I had been running the roon server core on my PC, it was a desktop that had nearly TOTL specs across the board as it was built for current generation VR headset.
To my surprise running roon core on a server made the browsing interface so much faster and snappy and my server has worse specs than the PC processing wise. How is this possible?
I do not understand how the Core can be so choppy on even such a well specced computer, how do most people deal with roon browsing when it is always semi choppy/laggy when using a PC?
What are your experiences with running roon core off your computer?
Update: I am an idiot, reason was because my PC was wireless and now my server is wired. I suspect the differences not to be much if my PC was also wired.
I had lots of problems running Roon core on a very high powered Dell XPS 15 laptop. Problems went to zero when I moved to a Roon Nucleus. You really need a dedicated machine for Roon core, IMHO.
Well, I suspect most people don’t have the issue. For example, I’ve NEVER had Roon be semi choppy/laggy on a PC. And I’ve run it on at least 12 of them over the last 5 years. All i7 or better gaming rigs.

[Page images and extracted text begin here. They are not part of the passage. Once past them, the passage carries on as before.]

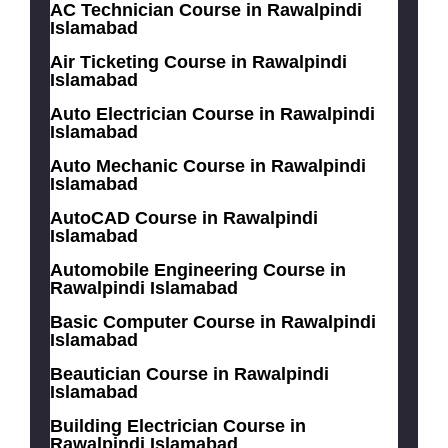
AC Technician Course in Rawalpindi
Islamabad
Air Ticketing Course in Rawalpindi
Islamabad
Auto Electrician Course in Rawalpindi
Islamabad
Auto Mechanic Course in Rawalpindi
Islamabad
AutoCAD Course in Rawalpindi
Islamabad
Automobile Engineering Course in
Rawalpindi Islamabad
Basic Computer Course in Rawalpindi
Islamabad
Beautician Course in Rawalpindi
Islamabad
Building Electrician Course in
Rawalpindi Islamabad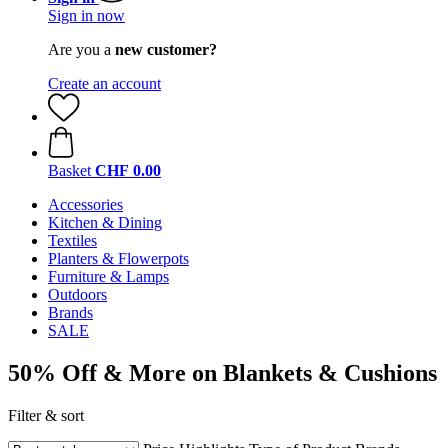
Sign in now
Are you a
new customer?
Create an account
Basket
CHF 0.00
Accessories
Kitchen & Dining
Textiles
Planters & Flowerpots
Furniture & Lamps
Outdoors
Brands
SALE
50% Off & More on Blankets & Cushions
Filter & sort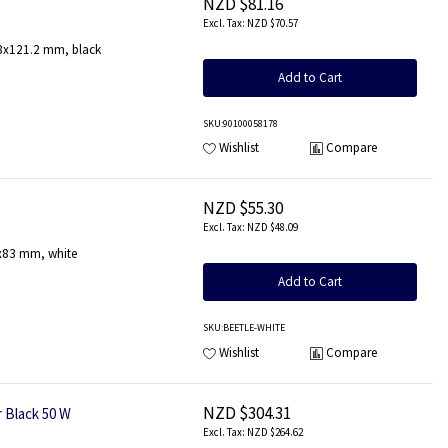
NZD $81.16
NZD $70.57
.8x121.2 mm, black
Add to Cart
SKU
:90100058178
Wishlist
Compare
NZD $55.30
NZD $48.09
3x83 mm, white
Add to Cart
SKU
:BEETLE-WHITE
Wishlist
Compare
NZD $304.31
 Black 50 W
NZD $264.62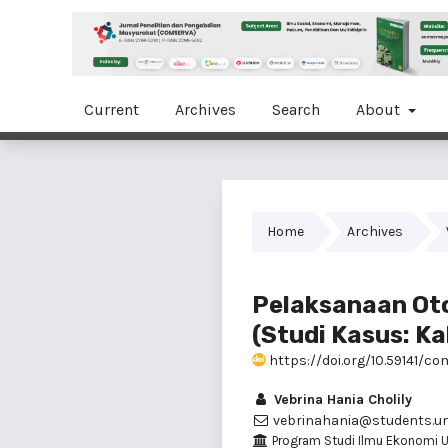
Current
Archives
Search
About
Home
Archives
Pelaksanaan Oto
(Studi Kasus: K
https://doi.org/10.59141/co
Vebrina Hania Cholily
vebrinahania@students.und
Program Studi Ilmu Ekonomi U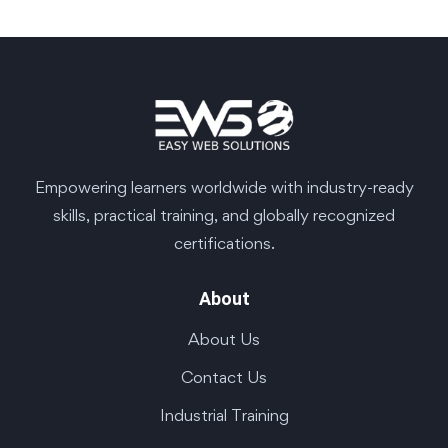
Empowering learners worldwide with industry-ready
skills, practical training, and globally recognized
certifications.
About
About Us
Contact Us
Industrial Training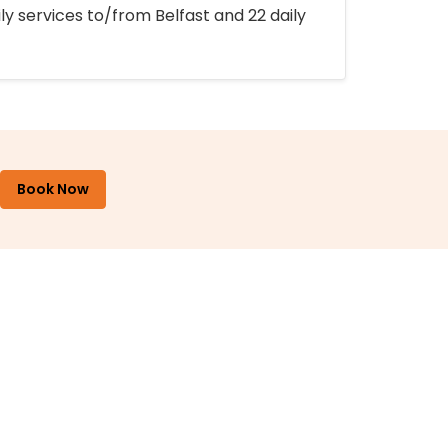
ly services to/from Belfast and 22 daily
Book Now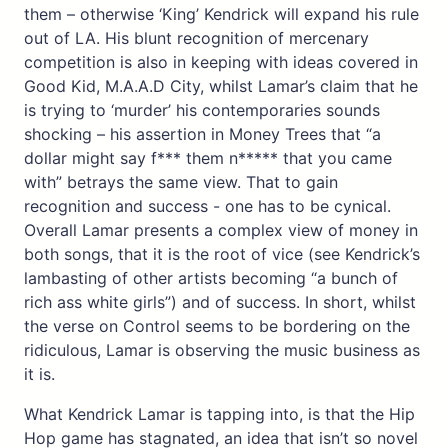
them – otherwise ‘King’ Kendrick will expand his rule
out of LA. His blunt recognition of mercenary
competition is also in keeping with ideas covered in
Good Kid, M.A.A.D City, whilst Lamar’s claim that he
is trying to ‘murder’ his contemporaries sounds
shocking – his assertion in Money Trees that “a
dollar might say f*** them n***** that you came
with” betrays the same view. That to gain
recognition and success - one has to be cynical.
Overall Lamar presents a complex view of money in
both songs, that it is the root of vice (see Kendrick’s
lambasting of other artists becoming “a bunch of
rich ass white girls”) and of success. In short, whilst
the verse on Control seems to be bordering on the
ridiculous, Lamar is observing the music business as
it is.
What Kendrick Lamar is tapping into, is that the Hip
Hop game has stagnated, an idea that isn’t so novel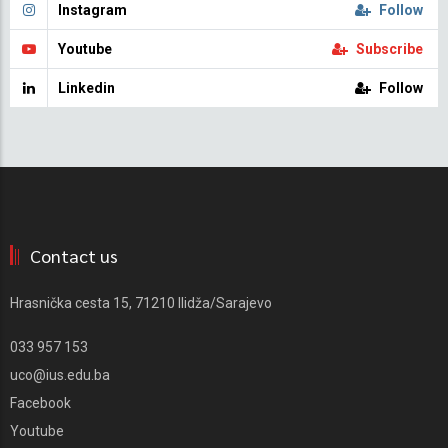
Instagram
Follow
Youtube
Subscribe
Linkedin
Follow
Contact us
Hrasnička cesta 15, 71210 Ilidža/Sarajevo
033 957 153
uco@ius.edu.ba
Facebook
Youtube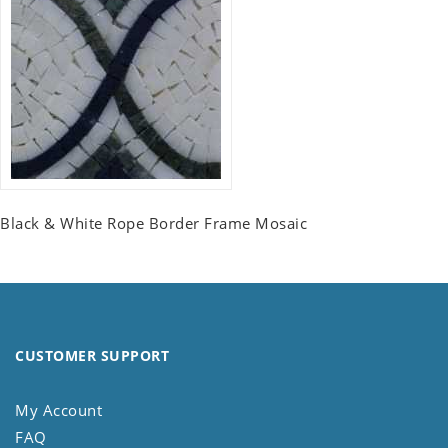
Black & White Rope Border Frame Mosaic
CUSTOMER SUPPORT
My Account
FAQ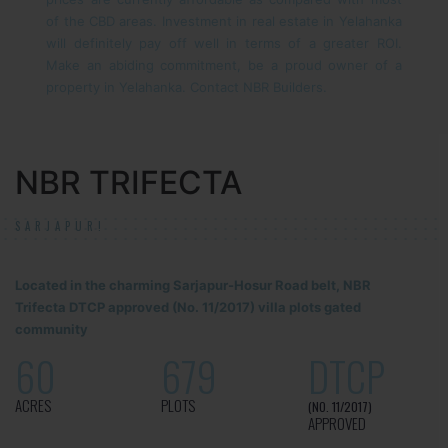
of the CBD areas. Investment in real estate in Yelahanka
will definitely pay off well in terms of a greater ROI.
Make an abiding commitment, be a proud owner of a
property in Yelahanka. Contact NBR Builders.
NBR TRIFECTA
SARJAPUR!
Located in the charming Sarjapur-Hosur Road belt, NBR
Trifecta DTCP approved (No. 11/2017) villa plots gated
community
60
679
DTCP
ACRES
PLOTS
(NO. 11/2017)
APPROVED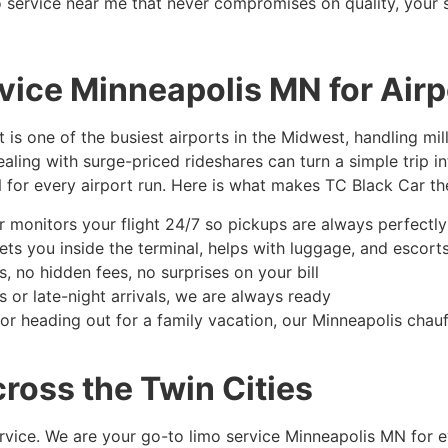
imo service near me that never compromises on quality, your 
ice Minneapolis MN for Airp
 is one of the busiest airports in the Midwest, handling mi
dealing with surge-priced rideshares can turn a simple trip i
 for every airport run. Here is what makes TC Black Car th
 monitors your flight 24/7 so pickups are always perfectly
ts you inside the terminal, helps with luggage, and escorts
 no hidden fees, no surprises on your bill
 or late-night arrivals, we are always ready
or heading out for a family vacation, our Minneapolis chau
ross the Twin Cities
service. We are your go-to limo service Minneapolis MN for e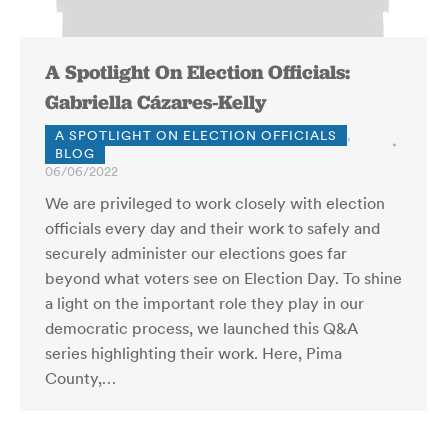
A Spotlight On Election Officials:
Gabriella Cázares-Kelly
A SPOTLIGHT ON ELECTION OFFICIALS
,
BLOG
06/06/2022
We are privileged to work closely with election
officials every day and their work to safely and
securely administer our elections goes far
beyond what voters see on Election Day. To shine
a light on the important role they play in our
democratic process, we launched this Q&A
series highlighting their work. Here, Pima
County,…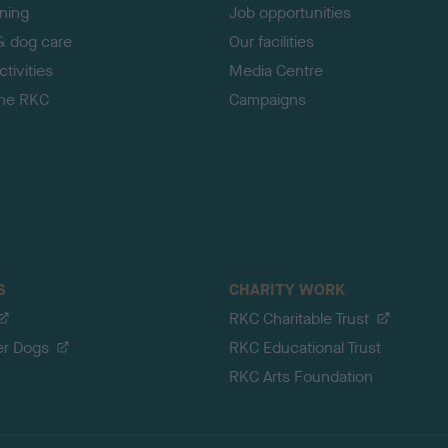
ining
Job opportunities
& dog care
Our facilities
tivities
Media Centre
the RKC
Campaigns
S
CHARITY WORK
RKC Charitable Trust
er Dogs
RKC Educational Trust
RKC Arts Foundation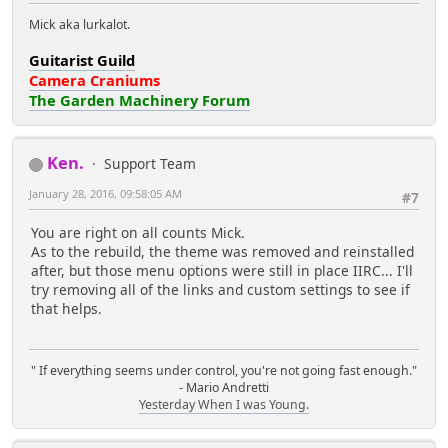
Mick aka lurkalot.
Guitarist Guild
Camera Craniums
The Garden Machinery Forum
Ken.
Support Team
January 28, 2016, 09:58:05 AM
#7
You are right on all counts Mick.
As to the rebuild, the theme was removed and reinstalled
after, but those menu options were still in place IIRC... I'll
try removing all of the links and custom settings to see if
that helps.
" If everything seems under control, you're not going fast enough."
- Mario Andretti
Yesterday When I was Young.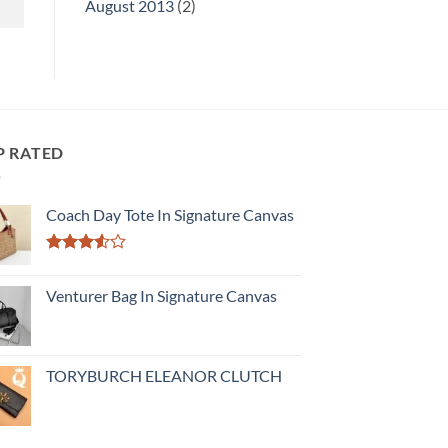
August 2013
(2)
P RATED
Coach Day Tote In Signature Canvas
Rated
3.50
out
Venturer Bag In Signature Canvas
of 5
TORYBURCH ELEANOR CLUTCH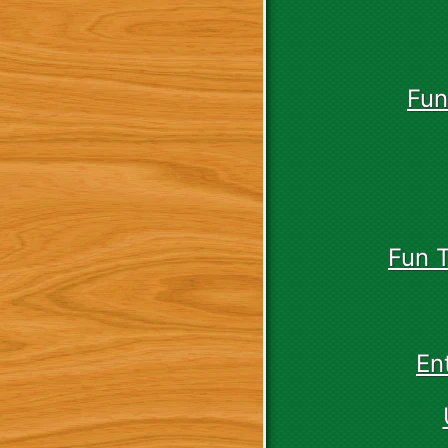
Fun
Fun 
En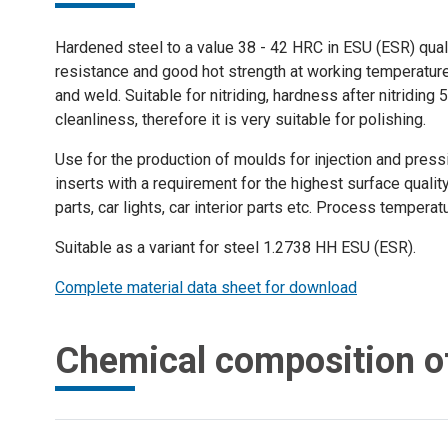
Hardened steel to a value 38 - 42 HRC in ESU (ESR) quali
resistance and good hot strength at working temperature. 
and weld. Suitable for nitriding, hardness after nitridin
cleanliness, therefore it is very suitable for polishing.
Use for the production of moulds for injection and pres
inserts with a requirement for the highest surface quality
parts, car lights, car interior parts etc. Process tempera
Suitable as a variant for steel 1.2738 HH ESU (ESR).
Complete material data sheet for download
Chemical composition o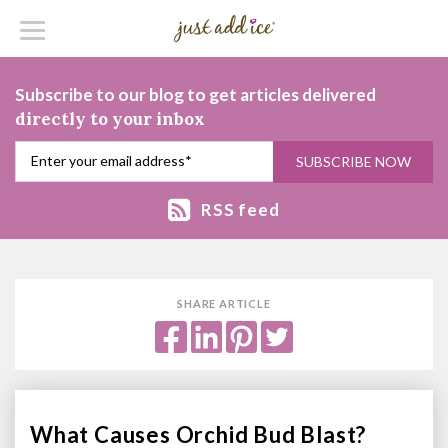
Subscribe to our blog to get articles delivered
directly to your inbox
RSS feed
SHARE ARTICLE
What Causes Orchid Bud Blast?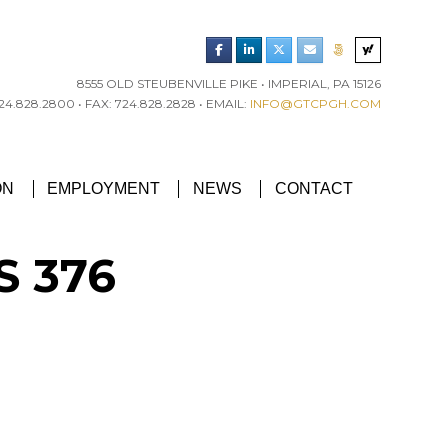
8555 OLD STEUBENVILLE PIKE • IMPERIAL, PA 15126
4.828.2800 • FAX: 724.828.2828 • EMAIL:
INFO@GTCPGH.COM
RGH CHAPTER’S EXCELLENCE IN CONCRETE AWARD
ON
EMPLOYMENT
NEWS
CONTACT
S 376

So, I suspect that some other software that is running on that computer is interacting with Roon. There can be any number of other software, including but not limited to VPNs, Anti-Virus, Firewalls, Backups, Realtek Audio Drivers, that can cause similar symptoms.
But, certainly running Roon on a dedicated machine without other software will always make things work more smoothly.
You really need a dedicated PC/laptop to run Roon if you have a large music library - I use a Pentium I5 PC with an SSD and with my music library on an external HDD directly connected to the PC. Before then, I used to use my laptop with the music library stored on a NAS - and was constantly having problems.
Server architectures are optimized differently than desktops/laptops. When it comes to indexing and moving a lot of data around, a Server will typically outperform a desktop. Roon is not all that demanding, so you don’t really need a lot of power for a well performing core. I have two 12-core Xeon processors with 128GB ECC RAM and large L1 and L2 caches. Roon barely makes a noticeable dent in the available overhead. I’m running Win10 Workstation Pro for use as a DAW which is why the system is configured the way it is.